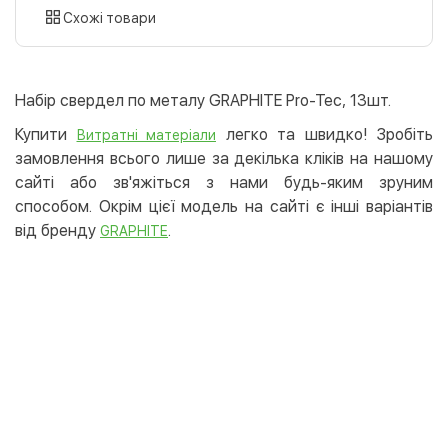
картою
Схожі товари
Оплата карткою на сайті
Безкоштовно
Privat24
Набір свердел по металу GRAPHITE Pro-Tec, 13шт.
LiqPay
Купити
легко та швидко! Зробіть
Витратні матеріали
Apple Pay
замовлення всього лише за декілька кліків на нашому
Google Pay
сайті або зв'яжіться з нами будь-яким зруним
способом. Окрім цієї модель на сайті є інші варіантів
Безготівковий розрахунок
Безкоштовно
від бренду
.
GRAPHITE
Оплата на карту юр.особи
Оплата на рахунок юр.особи
Кредит
Миттєва розстрочка (Приватбанк)
Оплата частинами (Приватбанк)
Покупка частинами (Монобанк)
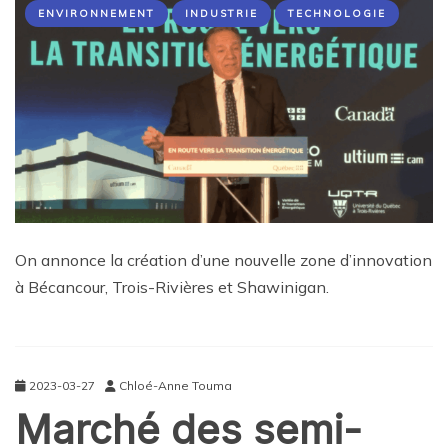
ENVIRONNEMENT
INDUSTRIE
TECHNOLOGIE
On annonce la création d’une nouvelle zone d’innovation
à Bécancour, Trois-Rivières et Shawinigan.
2023-03-27
Chloé-Anne Touma
Marché des semi-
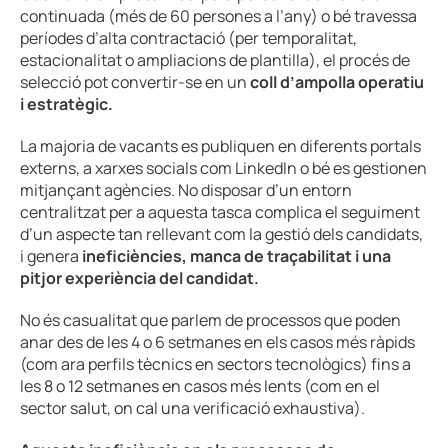
continuada (més de 60 persones a l’any) o bé travessa
períodes d’alta contractació (per temporalitat,
estacionalitat o ampliacions de plantilla), el procés de
selecció pot convertir-se en un
coll d’ampolla operatiu
i estratègic.
La majoria de vacants es publiquen en diferents portals
externs, a xarxes socials com LinkedIn o bé es gestionen
mitjançant agències. No disposar d’un entorn
centralitzat per a aquesta tasca complica el seguiment
d’un aspecte tan rellevant com la gestió dels candidats,
i genera
ineficiències, manca de traçabilitat i una
pitjor experiència del candidat.
No és casualitat que parlem de processos que poden
anar des de les 4 o 6 setmanes en els casos més ràpids
(com ara perfils tècnics en sectors tecnològics) fins a
les 8 o 12 setmanes en casos més lents (com en el
sector salut, on cal una verificació exhaustiva).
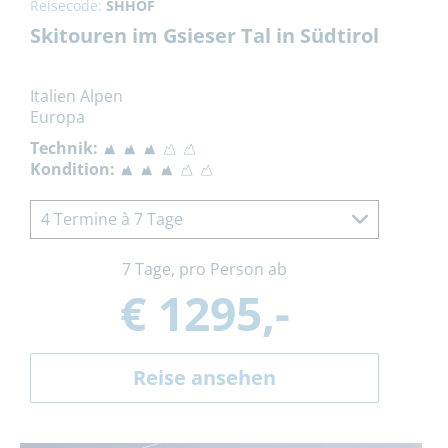
Reisecode:
SHHOF
Skitouren im Gsieser Tal in Südtirol
Italien Alpen
Europa
Technik:
Kondition:
4 Termine à 7 Tage
7 Tage, pro Person ab
€ 1295,-
Reise ansehen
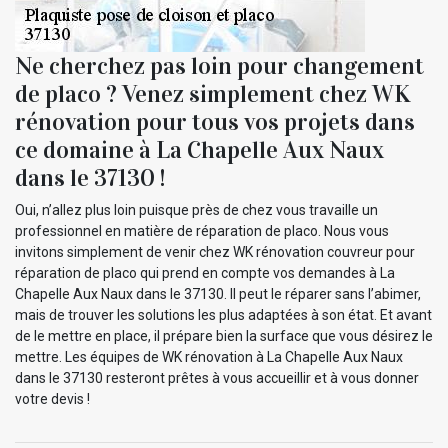
Ne cherchez pas loin pour changement
de placo ? Venez simplement chez WK
rénovation pour tous vos projets dans
ce domaine à La Chapelle Aux Naux
dans le 37130 !
Oui, n’allez plus loin puisque près de chez vous travaille un
professionnel en matière de réparation de placo. Nous vous
invitons simplement de venir chez WK rénovation couvreur pour
réparation de placo qui prend en compte vos demandes à La
Chapelle Aux Naux dans le 37130. Il peut le réparer sans l’abimer,
mais de trouver les solutions les plus adaptées à son état. Et avant
de le mettre en place, il prépare bien la surface que vous désirez le
mettre. Les équipes de WK rénovation à La Chapelle Aux Naux
dans le 37130 resteront prêtes à vous accueillir et à vous donner
votre devis !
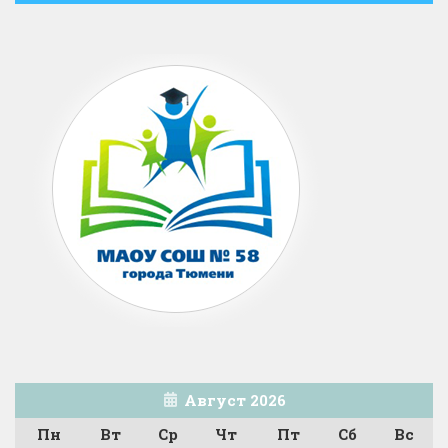
Август 2026
Пн
Вт
Ср
Чт
Пт
Сб
Вс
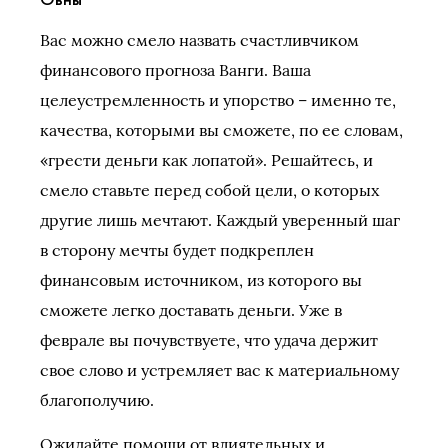
Вас можно смело назвать счастливчиком
финансового прогноза Ванги. Ваша
целеустремленность и упорство – именно те,
качества, которыми вы сможете, по ее словам,
«грести деньги как лопатой». Решайтесь, и
смело ставьте перед собой цели, о которых
другие лишь мечтают. Каждый уверенный шаг
в сторону мечты будет подкреплен
финансовым источником, из которого вы
сможете легко доставать деньги. Уже в
феврале вы почувствуете, что удача держит
свое слово и устремляет вас к материальному
благополучию.
Ожидайте помощи от влиятельных и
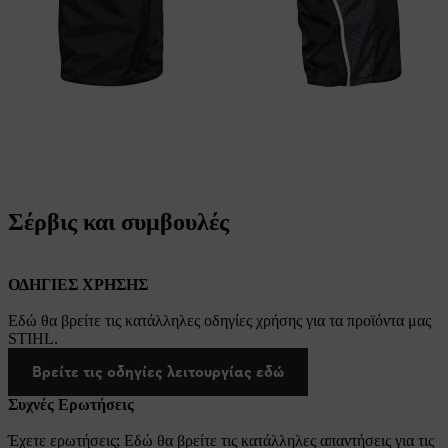
Σέρβις και συμβουλές
ΟΔΗΓΙΕΣ ΧΡΗΣΗΣ
Εδώ θα βρείτε τις κατάλληλες οδηγίες χρήσης για τα προϊόντα μας
STIHL.
Βρείτε τις οδηγίες λειτουργίας εδώ
Συχνές Ερωτήσεις
Έχετε ερωτήσεις; Εδώ θα βρείτε τις κατάλληλες απαντήσεις για τις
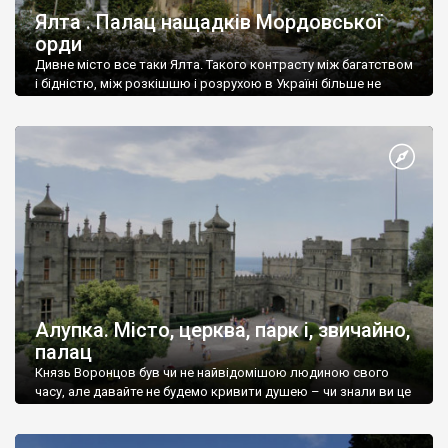
Ялта . Палац нащадків Мордовської
орди
Дивне місто все таки Ялта. Такого контрасту між багатством
і бідністю, між розкішшю і розрухою в Україні більше не
знайдеш.
Алупка. Місто, церква, парк і, звичайно,
палац
Князь Воронцов був чи не найвідомішою людиною свого
часу, але давайте не будемо кривити душею – чи знали ви це
прізвище до відвідин Алупки? Мабуть все таки ні.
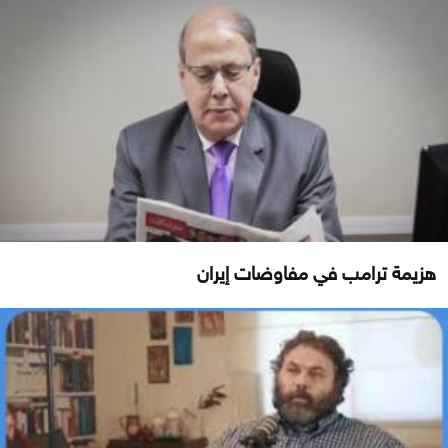
هزيمة ترامب في مفاوضات إيران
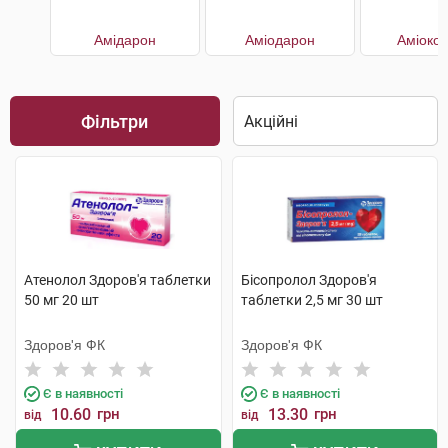
Амідарон
Аміодарон
Аміоко
Фільтри
Атенолол Здоров'я таблетки
Бісопролол Здоров'я
50 мг 20 шт
таблетки 2,5 мг 30 шт
Здоров'я ФК
Здоров'я ФК
Є в наявності
Є в наявності
10.60
грн
13.30
грн
від
від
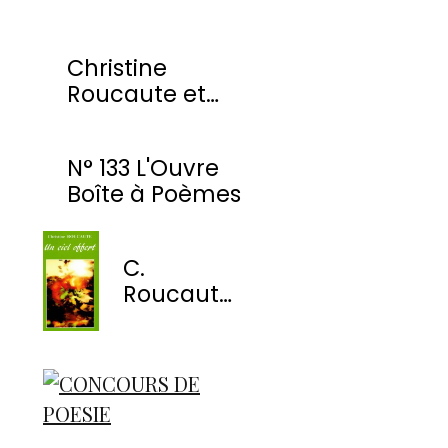
Christine
Roucaute et
l'OBP honorés
par la Ville de
N° 133 L'Ouvre
Montmorency
Boîte à Poèmes
C.
Roucaute
- Un ciel
offert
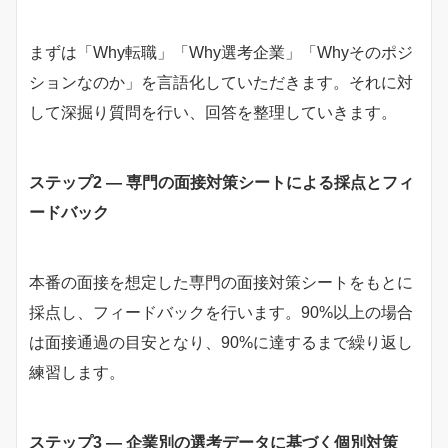
まずは「Why転職」「Why選考企業」「Whyそのポジ
ションなのか」を言語化していただきます。それに対
して深掘り質問を行い、回答を整理していきます。
ステップ2 — 専門の面接対策シートによる採点とフィ
ードバック
本番の面接を想定した専門の面接対策シートをもとに
採点し、フィードバックを行います。90%以上の場合
は面接通過の目安となり、90%に達するまで繰り返し
練習します。
ステップ3 — 企業別の選考データに基づく個別対策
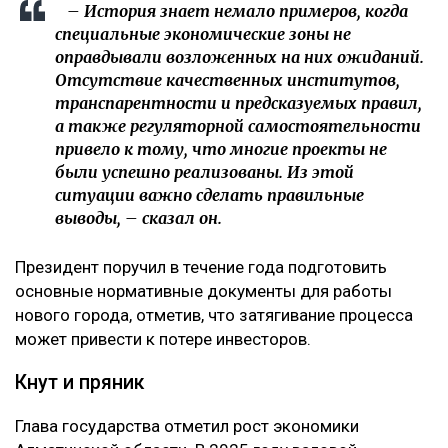
– История знает немало примеров, когда
специальные экономические зоны не
оправдывали возложенных на них ожиданий.
Отсутствие качественных институтов,
транспарентности и предсказуемых правил,
а также регуляторной самостоятельности
привело к тому, что многие проекты не
были успешно реализованы. Из этой
ситуации важно сделать правильные
выводы, – сказал он.
Президент поручил в течение года подготовить
основные нормативные документы для работы
нового города, отметив, что затягивание процесса
может привести к потере инвесторов.
Кнут и пряник
Глава государства отметил рост экономики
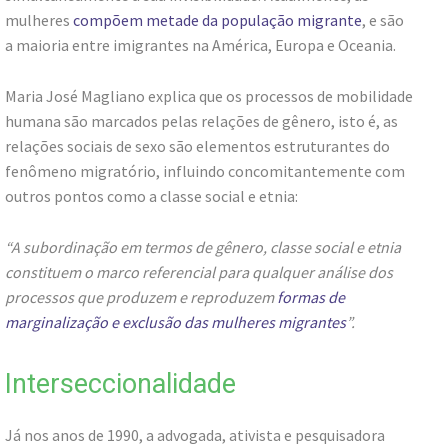
mulheres
compõem metade da população migrante
, e são
a maioria entre imigrantes na América, Europa e Oceania.
Maria José Magliano explica que os processos de mobilidade
humana são marcados pelas relações de gênero, isto é, as
relações sociais de sexo são elementos estruturantes do
fenômeno migratório, influindo concomitantemente com
outros pontos como a classe social e etnia:
“A subordinação em termos de gênero, classe social e etnia
constituem o marco referencial para qualquer análise dos
processos que produzem e reproduzem
formas de
marginalização e exclusão das mulheres migrantes
”.
Interseccionalidade
Já nos anos de 1990, a advogada, ativista e pesquisadora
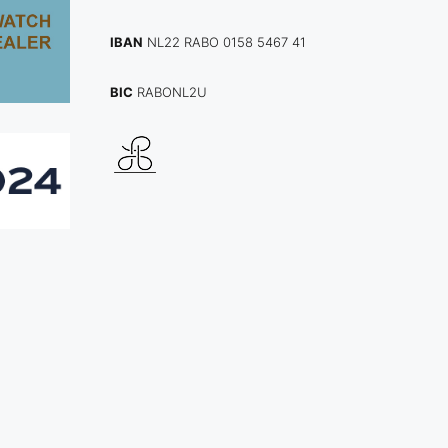
IBAN
NL22 RABO 0158 5467 41
BIC
RABONL2U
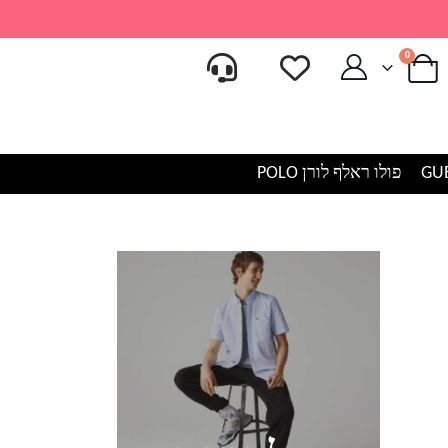
0
פולו ראלף לורן POLO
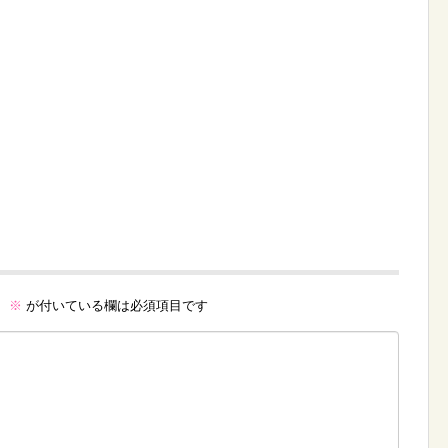
。
※
が付いている欄は必須項目です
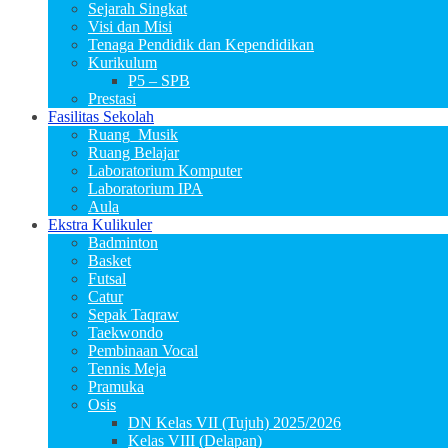
Sejarah Singkat
Visi dan Misi
Tenaga Pendidik dan Kependidikan
Kurikulum
P5 – SPB
Prestasi
Fasilitas Sekolah
Ruang_Musik
Ruang Belajar
Laboratorium Komputer
Laboratorium IPA
Aula
Ekstra Kulikuler
Badminton
Basket
Futsal
Catur
Sepak Taqraw
Taekwondo
Pembinaan Vocal
Tennis Meja
Pramuka
Osis
DN Kelas VII (Tujuh) 2025/2026
Kelas VIII (Delapan)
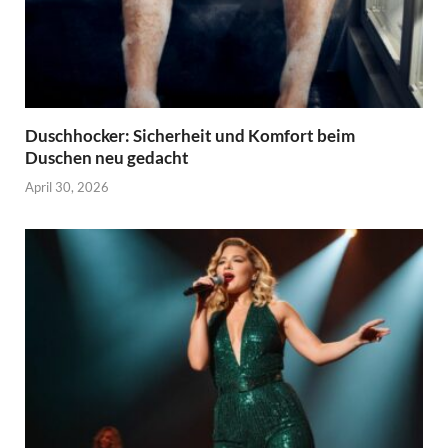
Duschhocker: Sicherheit und Komfort beim
Duschen neu gedacht
April 30, 2026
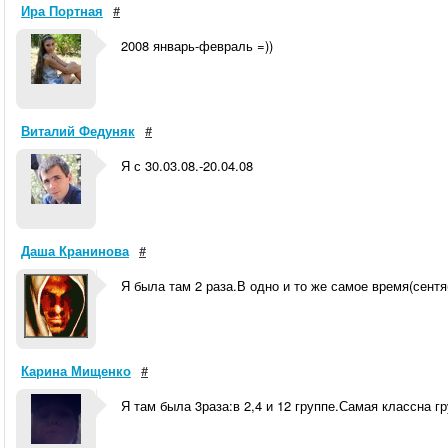
Ира Портная
#
2008 январь-февраль =))
Виталий Федуняк
#
Я с 30.03.08.-20.04.08
Даша Кранинова
#
Я была там 2 раза.В одно и то же самое время(сентя
Карина Мищенко
#
Я там была 3раза:в 2,4 и 12 группе.Самая классна гр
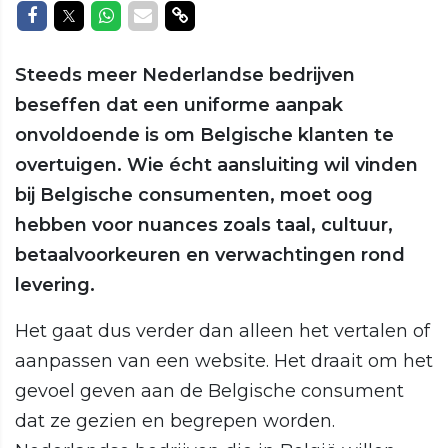
Delen op Facebook
Delen op Twitter
Delen op Whatsapp
Delen via Mail
Delen via link
Steeds meer Nederlandse bedrijven
beseffen dat een uniforme aanpak
onvoldoende is om Belgische klanten te
overtuigen. Wie écht aansluiting wil vinden
bij Belgische consumenten, moet oog
hebben voor nuances zoals taal, cultuur,
betaalvoorkeuren en verwachtingen rond
levering.
Het gaat dus verder dan alleen het vertalen of
aanpassen van een website. Het draait om het
gevoel geven aan de Belgische consument
dat ze gezien en begrepen worden.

▬▬▬▬▬▬

» THE TASK
Count each line of the material that includes the string "mettre", then give only the total.

» RESPONSE AREA
2